The PID controller’s integral term accumulates past errors to eliminate steady-state offset, much like Adam’s first moment \(m_t\) accumulates gradient history. The derivative term anticipates future error by measuring the rate of change, analogous to how momentum dampens oscillations during training. Even modern concepts like learning rate schedules (warm-up, cosine annealing) mirror the gain scheduling techniques that control engineers have used for decades.
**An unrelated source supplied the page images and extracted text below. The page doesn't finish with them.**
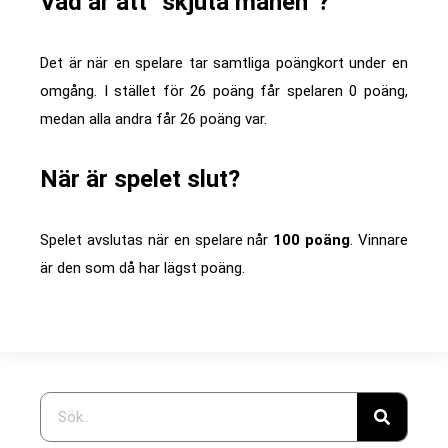
Vad är att ”skjuta månen”?
Det är när en spelare tar samtliga poängkort under en
omgång. I stället för 26 poäng får spelaren 0 poäng,
medan alla andra får 26 poäng var.
När är spelet slut?
Spelet avslutas när en spelare når
100 poäng
. Vinnare
är den som då har lägst poäng.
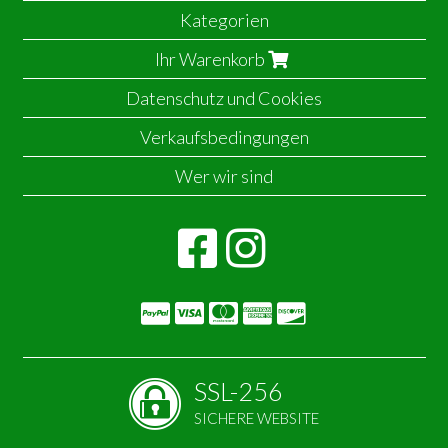
Kategorien
Ihr Warenkorb
Datenschutz und Cookies
Verkaufsbedingungen
Wer wir sind
SSL-256
SICHERE WEBSITE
Reinforcement learning makes this connection explicit: the Bellman equation in RL is a discrete-time version of control theory’s Hamilton-Jacobi-Bellman equation.

# --- Gradient Descent as a Control Loop ---
# Training a simple model IS running a PID-like feedback loop

# Simple 1D loss landscape: L(w) = (w - 3)^2
# True minimum at w = 3

def loss(w):
    return (w - 3.0) ** 2

def grad_loss(w):
    return 2 * (w - 3.0)

# Compare: plain gradient descent vs momentum (more like PID)
def gradient_descent(w0=10.0, lr=0.1, steps=30):
    w = w0
    history = [w]
    for _ in range(steps):
        w = w - lr * grad_loss(w)
        history.append(w)
    return history

def gradient_descent_momentum(w0=10.0, lr=0.1, beta=0.9, steps=30):
    w = w0
    v = 0  # velocity (integral term)
    history = [w]
    for _ in range(steps):
        v = beta * v + (1 - beta) * grad_loss(w)  # exponential moving average
        w = w - lr * v
        history.append(w)
    return history

gd = gradient_descent()
gd_mom = gradient_descent_momentum()

fig, axes = plt.subplots(1, 2, figsize=(13, 4))

# Parameter trajectory
axes[0].plot(gd, 'bo-', markersize=4, label='Plain GD')
axes[0].plot(gd_mom, 'rs-', markersize=4, label='GD + Momentum')
axes[0].axhline(y=3, color='green', linestyle='--', label='Optimal w=3')
axes[0].set_xlabel('Step')
axes[0].set_ylabel('Parameter w')
axes[0].set_title('Parameter Trajectory')
axes[0].legend()
axes[0].grid(True, alpha=0.3)

# Loss trajectory
axes[1].semilogy([loss(w) for w in gd], 'bo-', markersize=4, label='Plain GD')
axes[1].semilogy([loss(w) for w in gd_mom], 'rs-', markersize=4, label='GD + Momentum')
axes[1].set_xlabel('Step')
axes[1].set_ylabel('Loss (log scale)')
axes[1].set_title('Loss Convergence')
axes[1].legend()
axes[1].grid(True, alpha=0.3)

plt.tight_layout()
plt.show()

print("Gradient descent = feedback control:")
print(f"  Setpoint: w* = 3.0")
print(f"  Final GD parameter: w = {gd[-1]:.6f}")
print(f"  Final Momentum parameter: w = {gd_mom[-1]:.6f}")

6. Symbolic vs Non-Symbolic: A Modern Perspective¶

Today’s most powerful AI systems are hybrids:

System	Symbolic component	Non-symbolic component
AlphaGo	Tree search (MCTS)	Value/policy networks
GPT + tools	Tool-use reasoning (code execution)	Transformer next-token prediction
AlphaCode	Syntax-correct code generation	LLM + test-based filtering
Theorem provers (Lean+AI)	Formal proof system	Neural proof search

The trend: Non-symbolic AI (LLMs) is increasingly incorporating symbolic reasoning through chain-of-thought, tool use, and formal verification.

Summary¶

Symbolic AI: explicit rules, interpretable, brittle for perception tasks
Non-symbolic AI: learned from data, powerful for perception, less interpretable
Control theory pioneered feedback learning before ML — same math, different framing
PID controller: P=react to error, I=fix accumulated error, D=predict future error
Gradient descent is a control feedback loop: error = loss, controller = optimizer

Exercises¶

Modify the expert loan system to add a new rule: if both income > 100k AND credit_score > 750, auto-approve regardless of other factors.
Which kind of AI (symbolic or non-symbolic) would you use for: (a) spam detection, (b) medical diagnosis requiring explanation, © real-time language translation? Justify.
In the PID simulation, what happens when you increase Kd (derivative gain) too much? Run the code and observe.
Map gradient descent to the PID framework: what corresponds to P, I, and D in a standard SGD update with momentum?
Reinforcement learning (RL) is often described as control theory + ML. Research: what is the “Bellman equation” and how does it relate to control theory’s Hamilton-Jacobi-Bellman equation?